Strictures of the ureters and urethra are treated by Urologists.
Ureteral Stricture Disease
Causes of Ureteral Strictures:
– Malignancy (TCC, cervical, prostate, ovarian, colon CA).
– Periureteral fibrosis (AAA, endometriosis)
– Iatragenic (manipulation) – 1% incidence of post-ureteroscopy strictures with modern instruments
Urolithiasis – impacted ureteral stones for more than 2 months are associated with 24% incidence of strictures
Evaluation of Ureteral Strictures:
Biopsy of ureteral strictures are always indicated if the etiology of the stricture is not certain.
It is crucial to define the exact location and length of the stricture before intervening to address it surgically. We perform a thorough evaluation of the stricture location prior to advising on a management plan.
Options for Management of Ureteral Strictures:
– Balloon dilatation
– Combined antegrade/retrograde approach with re-cannulization of obliterated lumen
– Laparoscopic, Robotic or Open surgical repair
- Psoas hitch
- Boari flap
- TUU (Transureteroureterostomy)
- Ileal ureteral substitution
If you need care for ureteral or urethral stricture disease, contact Dr. Shteynshlyuger, an expert in management of complex urologic conditions.
Trauma (straddle trauma) is the most common cause of urethral strictures in the US.; BXO and iatragenic trauma are less common. Inflammatory strictures due to gonorrhea are less common. The role of Chlamydia/urethroplasma are unclear.
Patients usually present late with voiding symptoms, urinary infections such as prostatitis or Epididymitis; urinary retention.

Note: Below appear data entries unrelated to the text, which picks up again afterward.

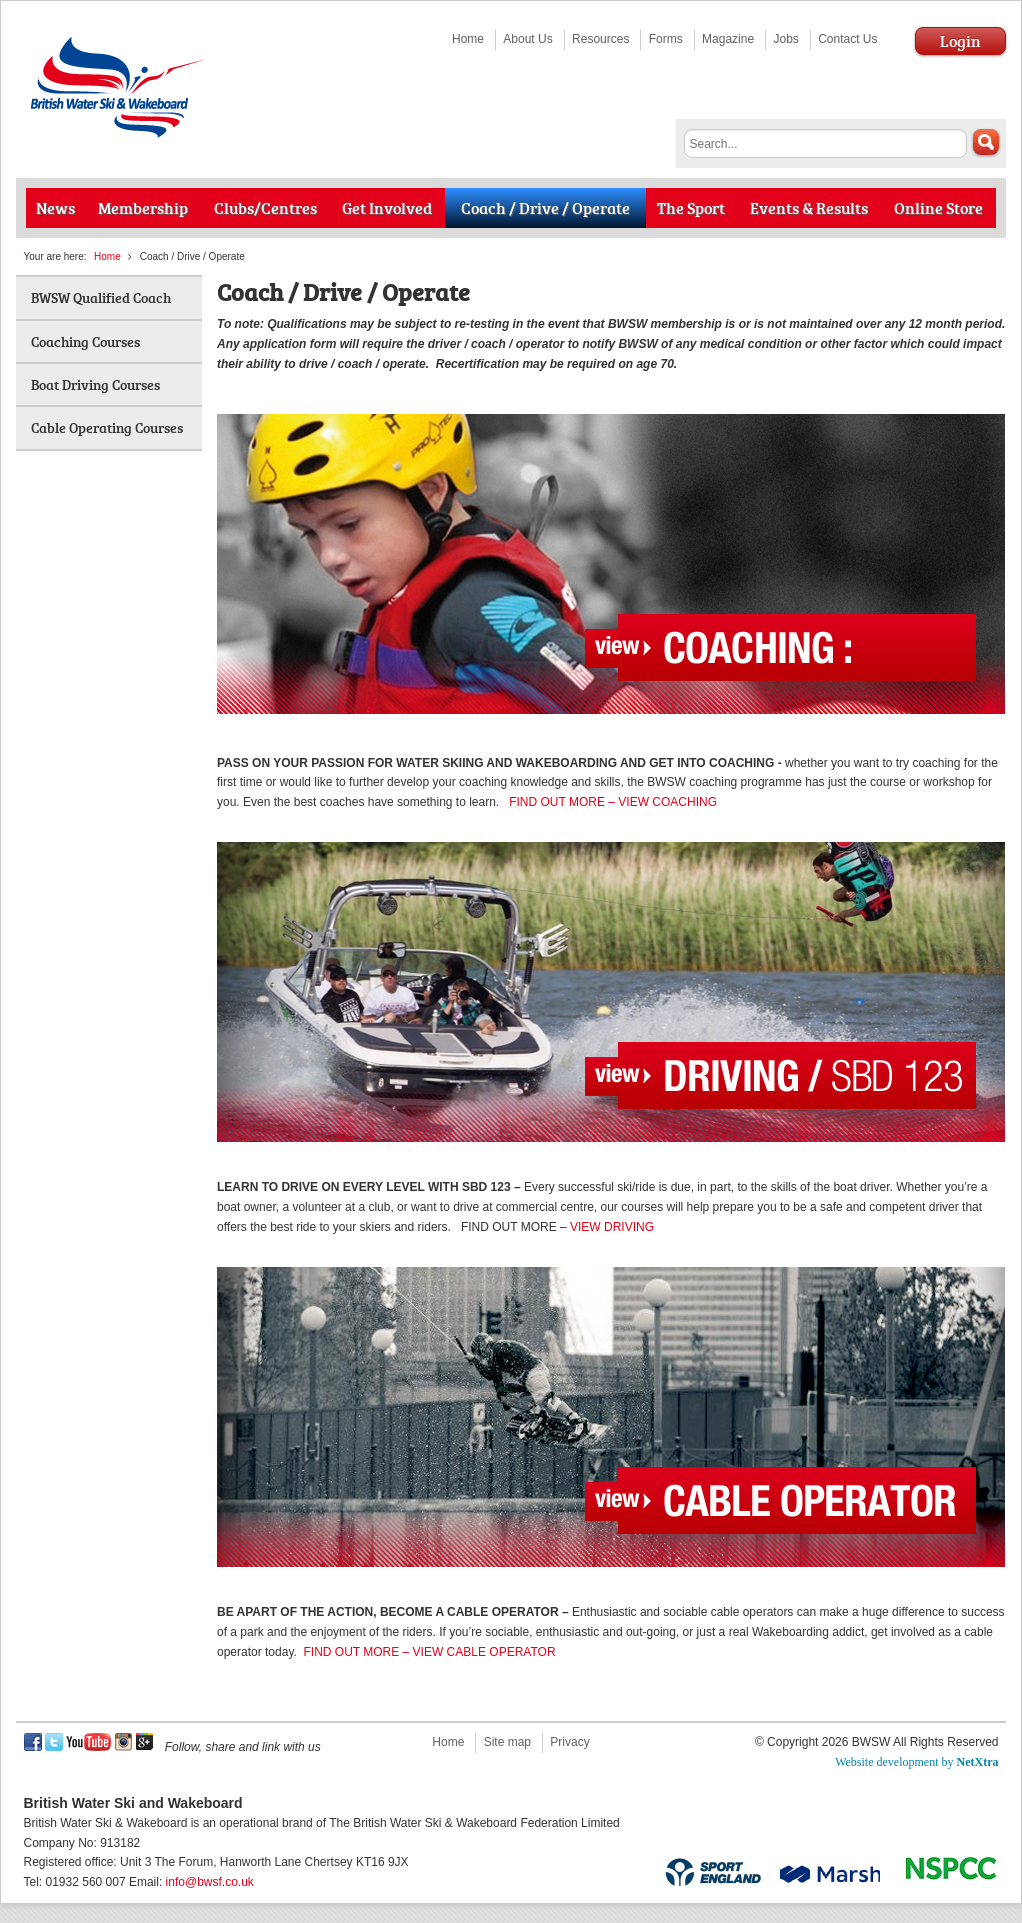  What do you see at coordinates (978, 1762) in the screenshot?
I see `NetXtra` at bounding box center [978, 1762].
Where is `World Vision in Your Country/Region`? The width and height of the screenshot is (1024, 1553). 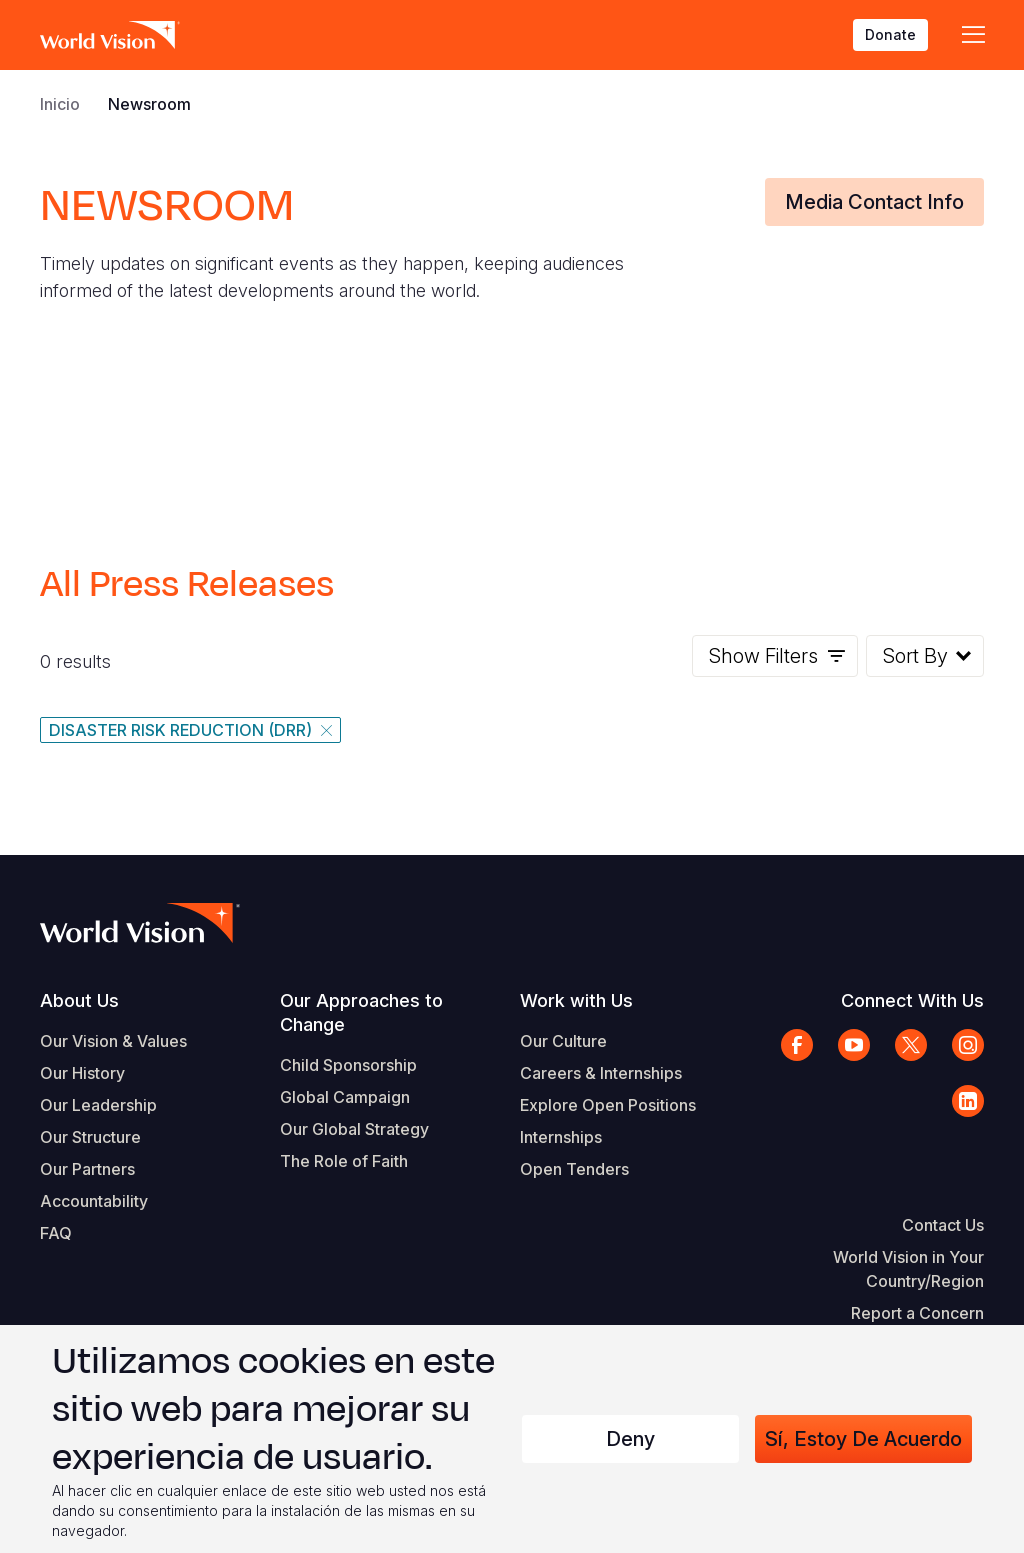 World Vision in Your Country/Region is located at coordinates (908, 1269).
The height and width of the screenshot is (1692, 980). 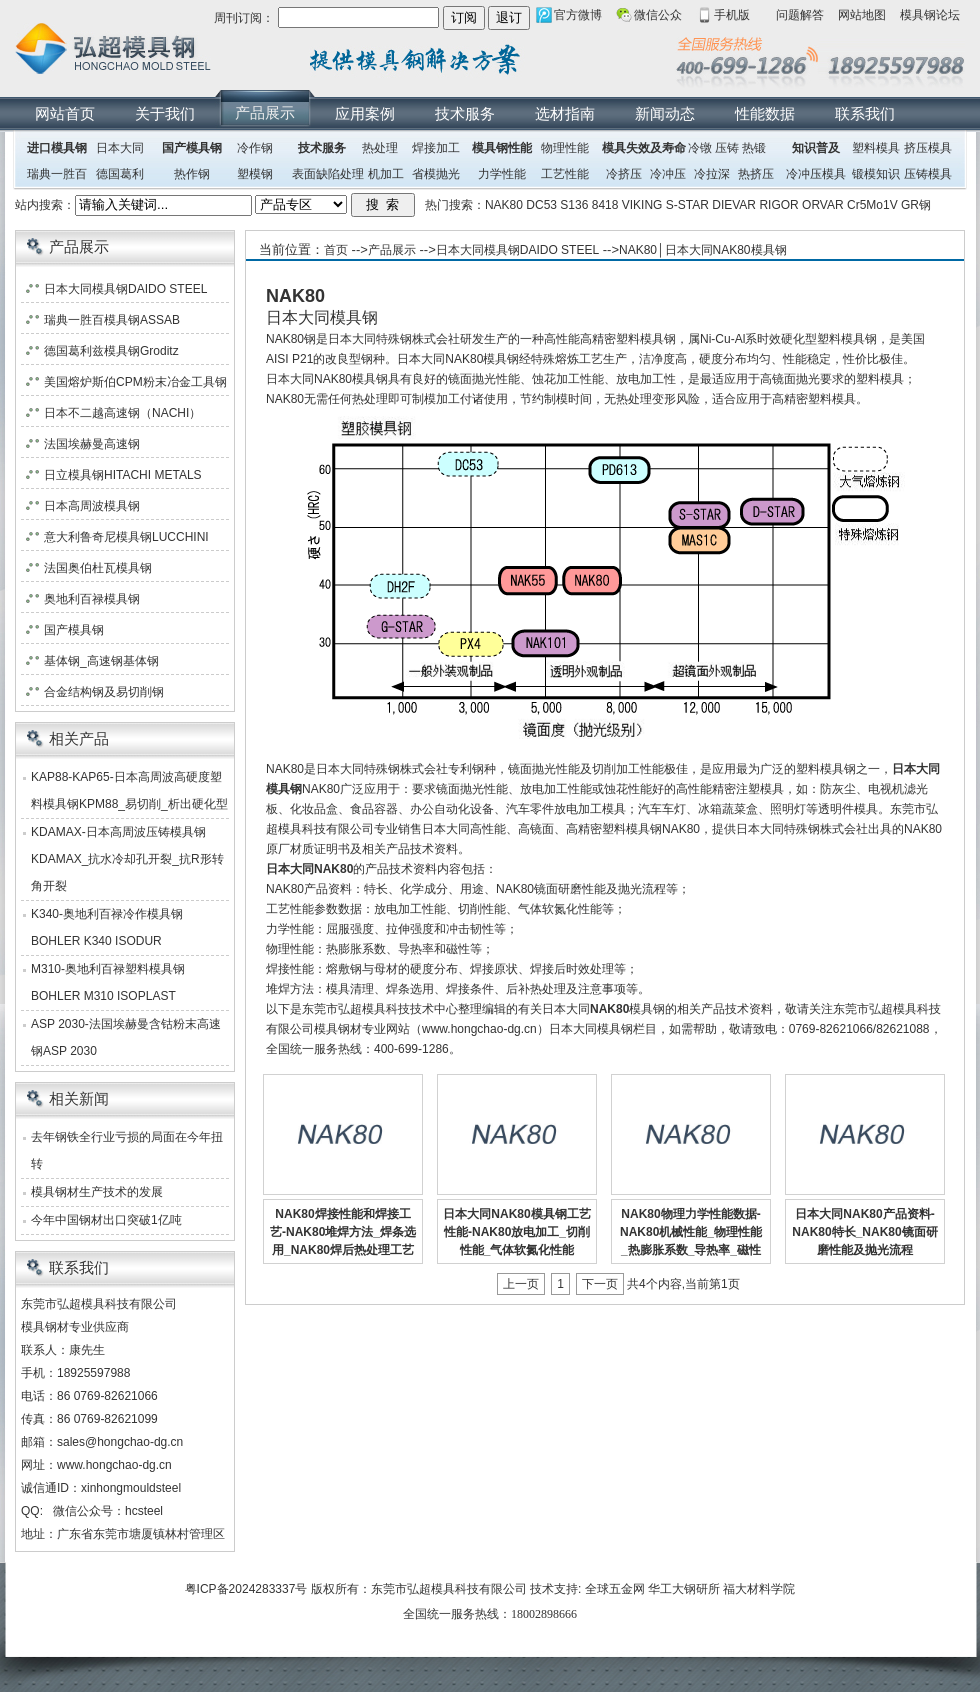 I want to click on 热处理, so click(x=380, y=148).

Length, location, depth and the presence of spongiofibrosis need to be determined:
– U/S, retrograde studies
– Endoscopic evaluation
Treatment Options for Urethral Strictures:
– Self catheterization can delay stricture recurrence
Cold knife urethrotomy
Urolume: a urethral stent to keep the urethral stricture open
Open reconstruction: surgical treatment to excise and repair urethral stricture, also called urethroplasty.